Austin sighed softly, then took a bottle of wine from the box he carried. He handed it to me. “You’re going to need this. Call me if there are any problems with the hired help.”
He was starting to sound like Niamh. I supposed Mr. Tom could bring that out in people. “Just the one?”
He didn’t grin like I’d expected him to. His face was bathed in shadow, so I couldn’t confirm my hunch that his eyes had turned haunted. “One is plenty for you. I’ll need…significantly more.”
“If you don’t mind me saying so, Austin Steele, with the visitors we had last night, and the ones who are likely to come…keeping a focused mind might be the best thing for you,” Mr.
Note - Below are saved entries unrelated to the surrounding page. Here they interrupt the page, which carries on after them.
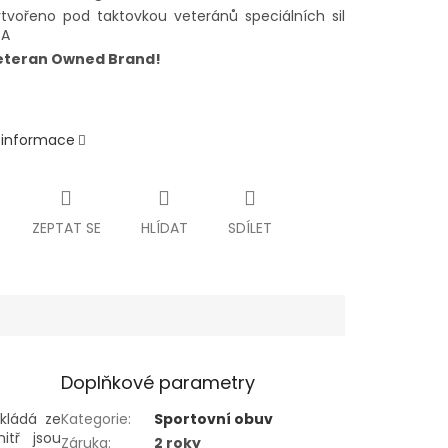
tvořeno pod taktovkou veteránů speciálních sil
SA
eteran Owned Brand!
í informace
ZEPTAT SE
HLÍDAT
SDÍLET
Doplňkové parametry
skládá ze
Kategorie
:
Sportovní obuv
nitř jsou
Záruka
:
2 roky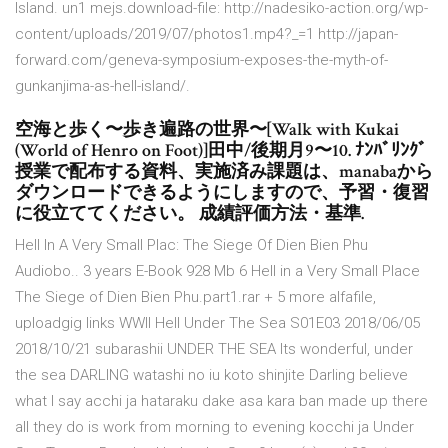
Island. un1 mejs.download-file: http://nadesiko-action.org/wp-
content/uploads/2019/07/photos1.mp4?_=1 http://japan-
forward.com/geneva-symposium-exposes-the-myth-of-
gunkanjima-as-hell-island/.
空海と歩く〜歩き遍路の世界〜[Walk with Kukai
(World of Henro on Foot)]田中/後期月9〜10. ﾅﾝﾊﾞﾘﾝｸﾞ
授業で配布する資料、実施済み課題は、manabaから
ダウンロードできるようにしますので、予習・復習
に役立ててください。 成績評価方法・基準.
Hell In A Very Small Plac: The Siege Of Dien Bien Phu
Audiobo.. 3 years E-Book 928 Mb 6 Hell in a Very Small Place
The Siege of Dien Bien Phu.part1.rar + 5 more alfafile,
uploadgig links WWII Hell Under The Sea S01E03 2018/06/05
2018/10/21 subarashii UNDER THE SEA Its wonderful, under
the sea DARLING watashi no iu koto shinjite Darling believe
what I say acchi ja hataraku dake asa kara ban made up there
all they do is work from morning to evening kocchi ja Under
Tom said.
“I do mind you saying so, actually.” He strutted toward Mr. Tom, his shoulders straight and his head held high. Mr. Tom wisely ducked out of the way. “I need a night off.”
“Okay, well…just think about it,” Mr. Tom called after him.
“Who were those people last night?” I opened the door. “And how can this house force people out? I get that it has magic, kinda, but…well, what could it actually do?”
Mr. Tom shrugged. “I don’t know—I’ve never felt it. I’ve always felt welcomed. But I’ve seen plenty of people go running out of here, so there must be some feeling of repulsion. It’s very strange that Austin Steele didn’t feel it—or maybe he did and didn’t want you to see him run like a coward? He’s very guarded about how people perceive him—oh bloody… Hurry, get into the house. That horrible woman is back from the bar. She’ll be all curses and put downs. She really is very trying.”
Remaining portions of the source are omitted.